I use resnet34 with data augmentation. Firstly I train it with frozen weights then unfreeze weights and continue training with differential learning rates. Why does it start t overfit so much after unfreezing weights? Am I doing something wrong?

arch =     resnet34
PATH = 'data/dog_breeds/'
sz = 224

n = len(list(open(f'{PATH}labels.csv'))) - 1 
val_idxs = get_cv_idxs(n)

def get_data(sz):
    tfms = tfms_from_model(arch, sz, aug_tfms=transforms_side_on, max_zoom=1.1)
    data = ImageClassifierData.from_csv(PATH, 'train', f'{PATH}labels.csv', bs=32, tfms=tfms, 
                                        val_idxs=val_idxs, suffix='.jpg', test_name='test', num_workers=3)
    return data

data = get_data(sz)
learn = ConvLearner.pretrained(resnet34, data)


lrs = [1e-4, 1e-3, 5e-2]
lr = 5e-2

learn.fit(lr, 3, cycle_len=1)


learn.fit(lrs, 2, cycle_len=2, cycle_mult=2)

(After last epoch training loss is a lot smaller than validation one, it wasn’t the case for frozen model)

The reason for overfitting were the high learning rates for first resnet layers. Decreasing them helped me to get a lot better results.


I’m reopening this because I’ve seen the same.

But why does overfitting occure if we use a learning rate that is “too high”?
e.g. I tried differential learning rates of [1e-5,1e-3,1e-2] instead of the “normal” [1e-4,1e-3,1e-2] and got a accuracy improvement of about 1%. What is the intuition behind it?

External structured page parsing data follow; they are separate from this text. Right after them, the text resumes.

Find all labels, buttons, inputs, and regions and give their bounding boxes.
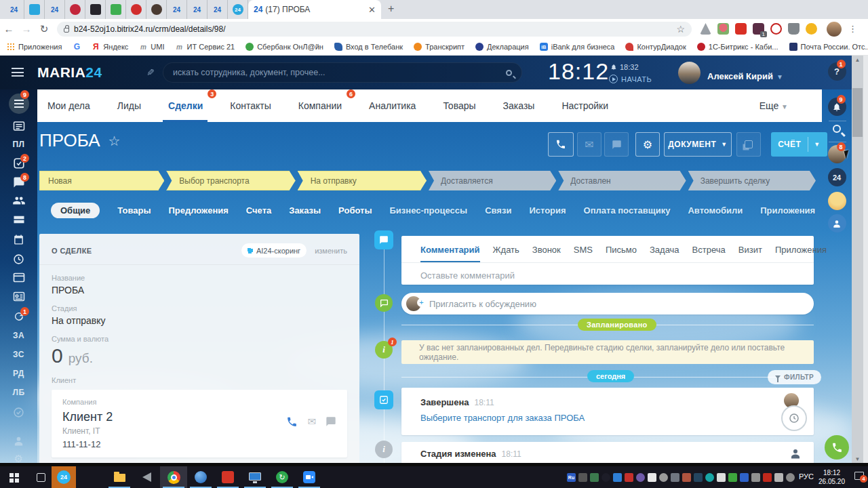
app-logo[interactable]: MARIA24 — [37, 64, 102, 81]
news-item[interactable] — [0, 121, 37, 131]
scrollbar-thumb[interactable] — [852, 88, 863, 137]
start-button[interactable] — [0, 466, 27, 488]
tab-supplier-payment[interactable]: Оплата поставщику — [584, 205, 671, 216]
chat-icon[interactable] — [326, 416, 336, 427]
tray-icon-ru[interactable]: Ru — [567, 473, 576, 482]
tray-icon[interactable] — [625, 473, 633, 482]
deal-name-value[interactable]: ПРОБА — [52, 285, 347, 296]
grey-extension-icon[interactable] — [788, 23, 800, 35]
nav-more[interactable]: Еще ▼ — [760, 100, 788, 111]
tab-call[interactable]: Звонок — [532, 245, 561, 262]
mail-icon[interactable]: ✉ — [307, 415, 316, 428]
microphone-icon[interactable] — [786, 473, 795, 482]
timeline-entry-completed[interactable]: Завершена 18:11 Выберите транспорт для з… — [401, 388, 814, 435]
tray-icon[interactable] — [636, 473, 645, 482]
callback-button[interactable] — [822, 435, 852, 460]
tray-icon[interactable] — [590, 473, 599, 482]
tray-icon[interactable] — [717, 473, 726, 482]
company-card[interactable]: Компания Клиент 2 Клиент, IT 111-11-12 ✉ — [52, 390, 347, 458]
bookmark-google[interactable]: G — [73, 43, 81, 51]
calendar-item[interactable] — [0, 234, 37, 245]
document-button[interactable]: ДОКУМЕНТ▼ — [664, 132, 732, 157]
tab-comment[interactable]: Комментарий — [420, 245, 480, 262]
stage-delivered[interactable]: Доставлен — [558, 171, 686, 190]
shield-extension-icon[interactable]: 1 — [753, 23, 764, 35]
tray-icon[interactable] — [671, 473, 679, 482]
pinned-tab[interactable] — [24, 0, 45, 19]
tab-sms[interactable]: SMS — [574, 245, 593, 262]
start-workday[interactable]: НАЧАТЬ — [609, 75, 652, 83]
email-button[interactable]: ✉ — [577, 132, 601, 157]
tab-invoices[interactable]: Счета — [246, 205, 271, 216]
user-avatar[interactable] — [678, 62, 701, 84]
nav-analytics[interactable]: Аналитика — [369, 100, 416, 111]
tab-apps[interactable]: Приложения — [775, 245, 827, 262]
edit-link[interactable]: изменить — [315, 247, 347, 255]
tray-icon[interactable] — [601, 473, 610, 482]
phone-icon[interactable] — [286, 416, 298, 428]
pdf-extension-icon[interactable] — [735, 23, 747, 35]
bookmark-star-icon[interactable]: ☆ — [676, 24, 685, 35]
nav-orders[interactable]: Заказы — [503, 100, 535, 111]
comment-input[interactable] — [420, 270, 795, 281]
groups-item[interactable] — [0, 195, 37, 206]
notifications-button[interactable]: 9 — [822, 98, 852, 116]
ai-scoring-button[interactable]: AI24-скоринг — [241, 243, 307, 258]
global-search-input[interactable] — [173, 68, 506, 77]
pinned-tab[interactable]: 24 — [167, 0, 187, 19]
bookmark-transcript[interactable]: Транскрипт — [414, 43, 465, 51]
tab-wait[interactable]: Ждать — [493, 245, 519, 262]
orange-extension-icon[interactable] — [806, 23, 817, 35]
tray-icon[interactable] — [705, 473, 714, 482]
worktime-clock[interactable]: 18:12 — [548, 58, 609, 85]
edit-logo-icon[interactable]: ✎ — [146, 67, 155, 78]
bitrix24-button[interactable]: 24 — [822, 168, 852, 186]
live-feed-item[interactable]: 9 — [0, 94, 37, 114]
taskbar-app-red[interactable] — [214, 466, 241, 488]
user-menu[interactable]: Алексей Кирий▼ — [707, 71, 783, 81]
taskbar-bitrix24[interactable]: 24 — [52, 466, 76, 488]
clock-date[interactable]: 18:1226.05.20 — [818, 468, 845, 486]
tab-history[interactable]: История — [529, 205, 566, 216]
invoice-button[interactable]: СЧЁТ▼ — [771, 132, 827, 157]
menu-hamburger-icon[interactable] — [12, 68, 24, 77]
tray-icon[interactable] — [648, 473, 656, 482]
tab-meeting[interactable]: Встреча — [692, 245, 726, 262]
call-button[interactable] — [548, 132, 574, 157]
url-input[interactable] — [74, 24, 671, 34]
taskbar-zoom[interactable] — [296, 466, 323, 488]
tab-links[interactable]: Связи — [485, 205, 511, 216]
bookmark-pochta[interactable]: Почта России. Отс... — [789, 43, 868, 51]
tray-icon[interactable] — [694, 473, 703, 482]
flower-extension-icon[interactable] — [717, 23, 729, 35]
bookmark-yandex[interactable]: ЯЯндекс — [92, 43, 128, 51]
nav-contacts[interactable]: Контакты — [230, 100, 271, 111]
tab-task[interactable]: Задача — [650, 245, 679, 262]
tray-icon[interactable] — [659, 473, 668, 482]
tray-icon[interactable] — [763, 473, 772, 482]
stage-close[interactable]: Завершить сделку — [688, 171, 816, 190]
time-item[interactable] — [0, 253, 37, 265]
settings-button[interactable]: ⚙ — [635, 132, 660, 157]
scroll-up-icon[interactable]: ▲ — [852, 57, 863, 63]
pinned-tab[interactable]: 24 — [187, 0, 208, 19]
deal-stage-value[interactable]: На отправку — [52, 315, 347, 326]
sidebar-item-lb[interactable]: ЛБ — [0, 388, 37, 397]
pinned-tab[interactable]: 24 — [4, 0, 24, 19]
favorite-star-icon[interactable]: ☆ — [108, 133, 121, 149]
contact-center-item[interactable] — [0, 291, 37, 302]
deal-amount-value[interactable]: 0 — [52, 344, 63, 367]
tray-icon[interactable] — [774, 473, 783, 482]
browser-profile-avatar[interactable] — [827, 22, 842, 37]
filter-button[interactable]: ФИЛЬТР — [768, 370, 821, 384]
new-tab-button[interactable]: + — [388, 3, 394, 15]
pinned-tab[interactable] — [146, 0, 167, 19]
tab-orders[interactable]: Заказы — [289, 205, 321, 216]
tray-icon[interactable] — [578, 473, 587, 482]
tray-icon[interactable] — [740, 473, 749, 482]
language-indicator[interactable]: РУС — [799, 472, 814, 481]
nav-settings[interactable]: Настройки — [561, 100, 608, 111]
help-button[interactable]: ?1 — [822, 62, 852, 81]
tray-icon[interactable] — [728, 473, 737, 482]
check-item[interactable] — [0, 407, 37, 418]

Intuitively: The first few layers are already well trained (pretrained) to recognize abstract features. Yet if you allow them to be trained with too high a learning rate, they will home in on the specific things in your train set, and that’s not what we want; the first few layers should still just keep recognizing abstract high level features (edges, corners, circles, and then eyes, noses, …). The main learning happens in the final few layers where we’re putting it all together to tell one dog from another dog.